Desde siempre ha habido poderes y poderosos que han querido borrar, eliminar, el recuerdo o la memoria de sucesos o personajes de la Historia que no le gustaban, que no les convenían. La práctica oficialmente instaurada por el Imperio Romano se conoce como damnatio memoriae, o sea «condenación o abolición de la memoria». Hubo emperadores, cónsules o generales a los que sometió a esta pena máxima: desaparecer de la Historia. En una pintura mural, un tondo, vemos al emperador Septimio Severo con su mujer Julia Domna y sus hijos Caracalla y Geta, la cara de este último está borrada porque su hermano y asesino Caracalla decretó para él la damnatio memoriae. Mucho antes (sobre el año 31) el notable político y militar Lucio Elio Sejano -un tiempo amigo y confidente del emperador Tiberio- fue condenado por este a la «desaparición» y sus estatuas fueron destruidas y su nombre borrado de todo registro público.
Claro que el Antiguo Egipto conoció la «abolición de la memoria», especialmente con el faraón Akenatón, de la XVIII dinastía, que quiso abolir el culto a Amón y sus otros dioses por el culto a un dios único, Atón, visible en su nombre. Su capital (hoy conocida como Tell el Amarna) fue destruida del todo y ese material de derribo se utilizó para otras construcciones. Hay algún bajorrelieve con el rostro de Akenatón borrado. Más moderno -y espigo ejemplos- la Unión Soviética de Stalin, entre 1934 y 1954, quiso borrar los nombres -y en sus registros lo hizo- de Trotski o del pensador marxista Bujarin. Y aún más cerca, tras la «primavera árabe» de 2011, en Egipto se prohibió toda mención del dictador Hosni Mubarak, y su nombre se borró de calles y lugares públicos… Nada nuevo.
«Cuando Sánchez decretó este 2025 como año que conmemora los 50 de la muerte del dictador Francisco Franco, no tuvo en cuenta que daba voz a lo silenciado»
Siempre ha habido y hay poderes que creen que, si se borra una parcela o unos nombres de la historia, esta se corrige y el «mal» se elimina por el borrado o la destrucción.
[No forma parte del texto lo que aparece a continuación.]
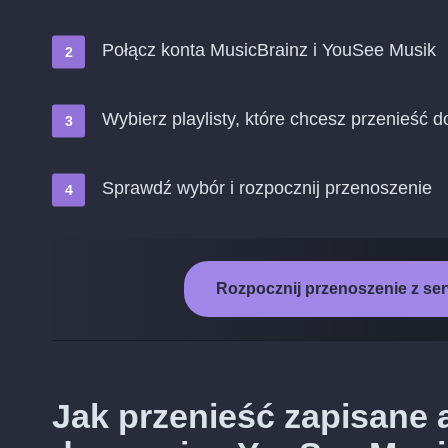
Połącz konta MusicBrainz i YouSee Musik
Wybierz playlisty, które chcesz przenieść
Sprawdź wybór i rozpocznij przenoszenie
Rozpocznij przenoszenie z se
Jak przenieść zapisane 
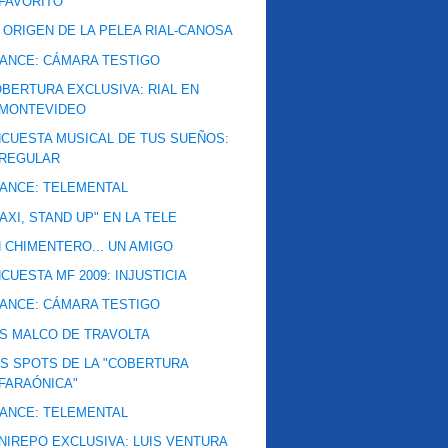
FAVORITO
 ORIGEN DE LA PELEA RIAL-CANOSA
ANCE: CÁMARA TESTIGO
BERTURA EXCLUSIVA: RIAL EN
MONTEVIDEO
CUESTA MUSICAL DE TUS SUEÑOS:
REGULAR
ANCE: TELEMENTAL
AXI, STAND UP" EN LA TELE
 CHIMENTERO... UN AMIGO
CUESTA MF 2009: INJUSTICIA
ANCE: CÁMARA TESTIGO
S MALCO DE TRAVOLTA
S SPOTS DE LA "COBERTURA
FARAÓNICA"
ANCE: TELEMENTAL
NIREPO EXCLUSIVA: LUIS VENTURA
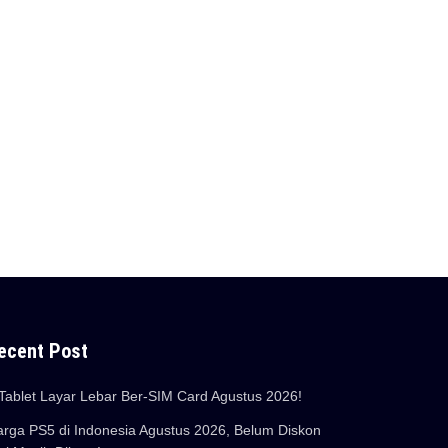
ecent Post
Tablet Layar Lebar Ber-SIM Card Agustus 2026!
rga PS5 di Indonesia Agustus 2026, Belum Diskon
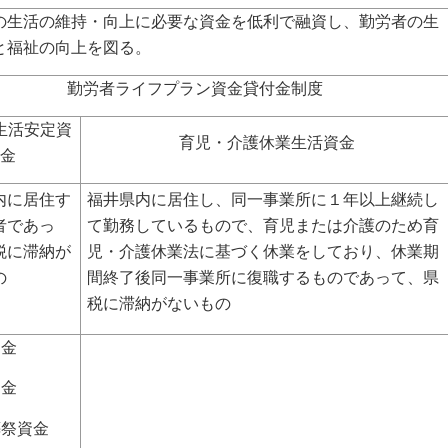
の生活の維持・向上に必要な資金を低利で融資し、勤労者の生
と福祉の向上を図る。
勤労者ライフプラン資金貸付金制度
生活安定資
育児・介護休業生活資金
金
内に居住す
福井県内に居住し、同一事業所に
１年以上継続し
者であっ
て勤務しているもので、育児または介護のため育
税に滞納が
児・介護休業法に基づく休業をしており、休業期
いもの
間終了後同一事業所に復職するものであって、県
税に滞納がないもの
資金
資金
葬祭資金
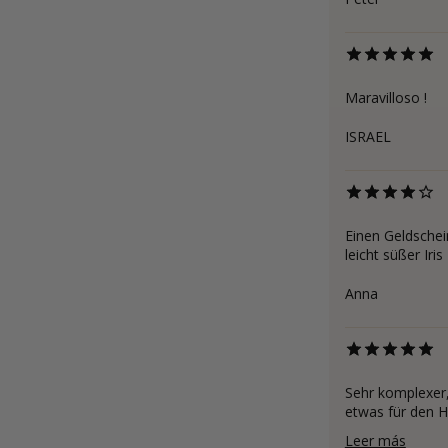
Maravilloso !
ISRAEL
Einen Geldschei
leicht süßer Iri
Anna
Sehr komplexer, 
etwas für den He
Leer más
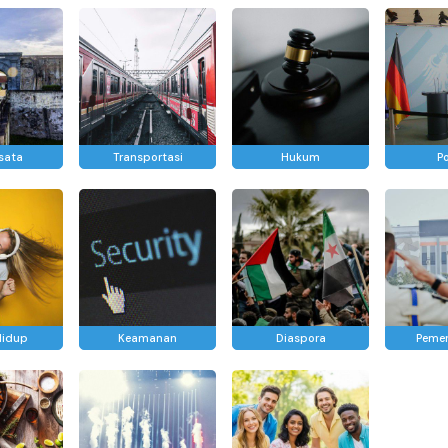
isata
Transportasi
Hukum
Po
Hidup
Keamanan
Diaspora
Pemer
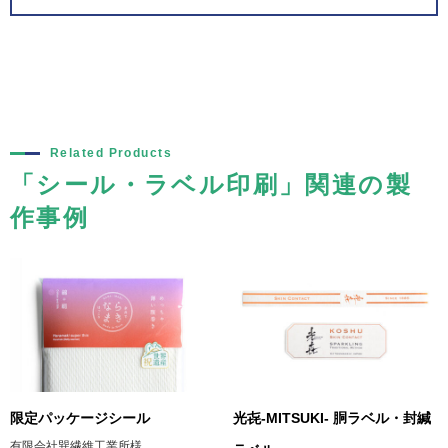
Related Products
「シール・ラベル印刷」関連の製
作事例
限定パッケージシール
光㐂-MITSUKI- 胴ラベル・封緘
有限会社巽繊維工業所様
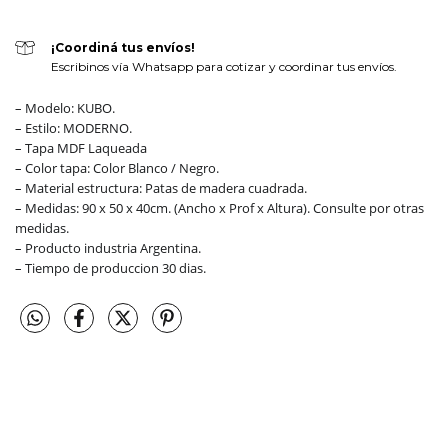
¡Coordiná tus envíos!
Escribinos vía Whatsapp para cotizar y coordinar tus envíos.
– Modelo: KUBO.
– Estilo: MODERNO.
– Tapa MDF Laqueada
– Color tapa: Color Blanco / Negro.
– Material estructura: Patas de madera cuadrada.
– Medidas: 90 x 50 x 40cm. (Ancho x Prof x Altura). Consulte por otras
medidas.
– Producto industria Argentina.
– Tiempo de produccion 30 dias.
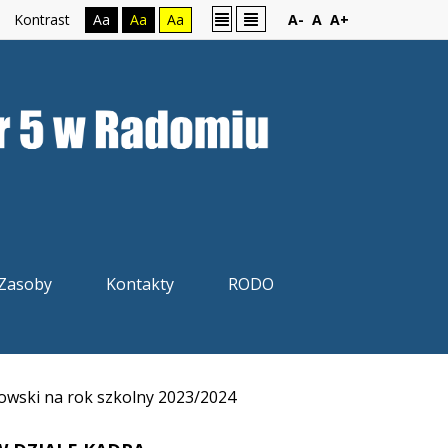
Kontrast
Aa
Aa
Aa
A-
A
A+
Zasoby
Kontakty
RODO
wski na rok szkolny 2023/2024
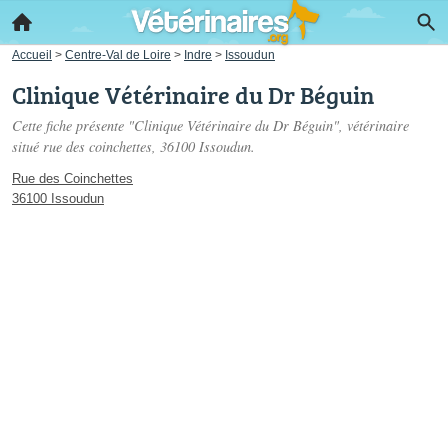
Accueil
>
Centre-Val de Loire
>
Indre
>
Issoudun
Clinique Vétérinaire du Dr Béguin
Cette fiche présente "Clinique Vétérinaire du Dr Béguin", vétérinaire
situé
rue des coinchettes
, 36100 Issoudun.
Rue des Coinchettes
36100 Issoudun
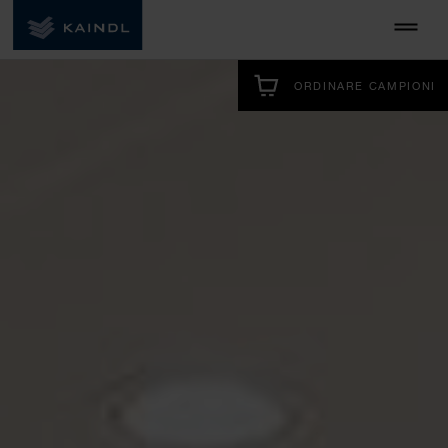
ORDINARE CAMPIONI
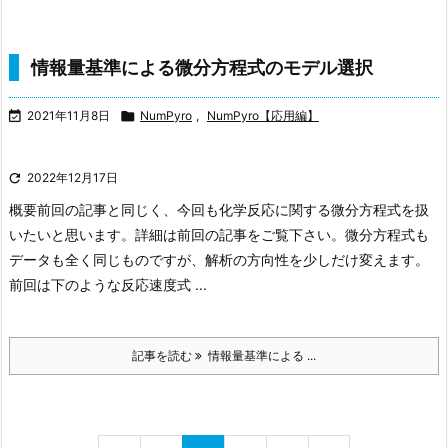
情報量基準による微分方程式のモデル選択

2021年11月8日

NumPyro
,
NumPyro【応用編】

2022年12月17日
概要
前回の記事と同じく、今回も化学反応に関する微分方程式を扱
いたいと思います。詳細は前回の記事をご覧下さい。
微分方程式も
データも全く同じものですが、解析の方向性を少しだけ変えます。
前回は下のような反応速度式 ...
記事を読む
情報量基準による ...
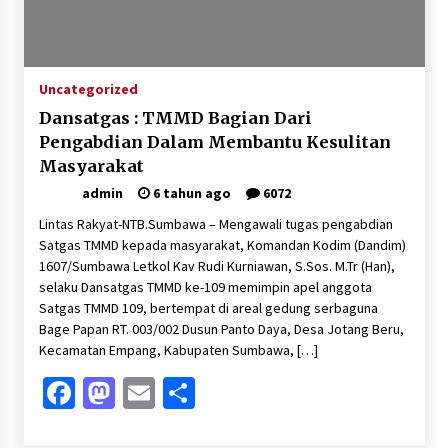
Sambut Hari Anak 2026 Bertema “21 Kambeke
Anak”, Babinkamtibmas Desa Ta’a dan Babinsa
Desa Ta’a Gelar Patroli KambekeMalam
3 minggu ago
Uncategorized
Pelarian terduga Otak Curanmor di Kecamatan
Dansatgas : TMMD Bagian Dari
kempo, Berakhir di tangan Tim Opsnal Polsek
Kempo
Pengabdian Dalam Membantu Kesulitan
4 minggu ago
Masyarakat
admin
6 tahun ago
6072
Tim Opsnal Polsek Kempo Amankan salah satu
Terduga Curanmor yang sempat jadi DPO
Lintas Rakyat-NTB.Sumbawa – Mengawali tugas pengabdian
selama Sepekan
Satgas TMMD kepada masyarakat, Komandan Kodim (Dandim)
4 minggu ago
1607/Sumbawa Letkol Kav Rudi Kurniawan, S.Sos. M.Tr (Han),
selaku Dansatgas TMMD ke-109 memimpin apel anggota
Tim Opsnal Polsek Kempo Amankan salah satu
Satgas TMMD 109, bertempat di areal gedung serbaguna
Terduga Curanmor yang sempat jadi DPO
Bage Papan RT. 003/002 Dusun Panto Daya, Desa Jotang Beru,
selama Sepekan
Kecamatan Empang, Kabupaten Sumbawa, […]
4 minggu ago
Facebook
Mastodon
Email
Share
Sekjen GTKN Desak Revisi PermenPANRB
Nomor 9 Tahun 2026, Soroti Ketidakpastian
Nasib PPPK Paruh Waktu di Tengah
Keterbatasan Fiskal Daerah
4 minggu ago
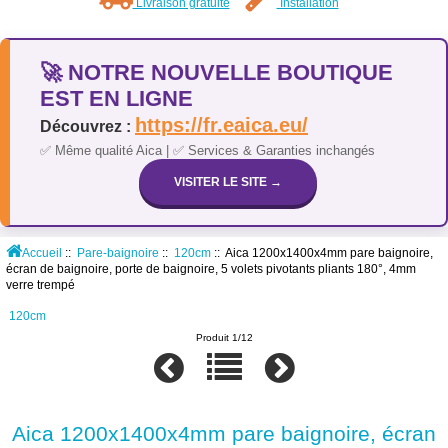
Livraison gratuite
Installation
🚀 NOTRE NOUVELLE BOUTIQUE
EST EN LIGNE
https://fr.eaica.eu/
Découvrez :
✅ Même qualité Aica | ✅ Services & Garanties inchangés
VISITER LE SITE →
Accueil
::
Pare-baignoire
::
120cm
:: Aica 1200x1400x4mm pare baignoire,
écran de baignoire, porte de baignoire, 5 volets pivotants pliants 180°, 4mm
verre trempé
120cm
Produit 1/12
Aica 1200x1400x4mm pare baignoire, écran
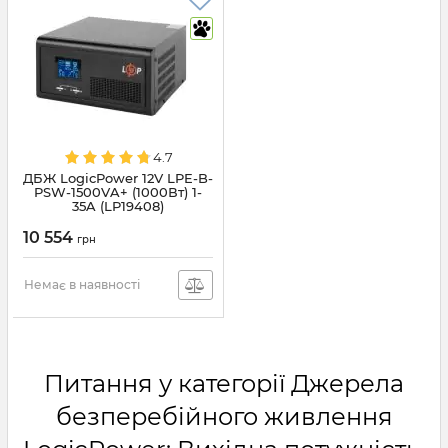
4.7
ДБЖ LogicPower 12V LPE-B-
PSW-1500VA+ (1000Вт) 1-
35A (LP19408)
10 554
грн
Немає в наявності
Питання у категорії Джерела
безперебійного живлення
Mao infligió destrozos al pasado de la China imperial, durante su «Revolución Cultural», en torno a 1968, destruyendo estatuas de Buda o pagodas antiguas. Pero la damnatio memoriae nunca ha funcionado del todo, por la simple razón de que podemos hablar de ella, de que algo perdura de sus destrozos. Todos consideramos que hay periodos históricos en nuestro país o en otro, que consideramos nefastos y la tentación íntima es abolirlos, silenciarlos. Pero si se aprende de la Historia (como Cicerón quería) debemos tener presentes todos los periodos y nombres de la Historia, simplemente porque fueron reales, porque existieron y podemos explicarlos y si el caso llega condenarlos, pero es salvaje -e inculto- abolirlos o pretender hacerlo. Después de nuestra horrible Guerra Civil, los vencedores franquistas, abolieron nombres y referencias de la República, y cuando llega el inicio de la democracia, muchos desean hacer al revés de nuevo. Triunfó la, en general, moderada Transición. Los nombres franquistas (o del propio Franco) no debían estar en primera línea, pero tampoco desaparecer, porque fueron reales, existieron y bien o mal son parte de nuestro legado histórico y son hechos o personas que debemos conocer, para juzgar de un modo u otro.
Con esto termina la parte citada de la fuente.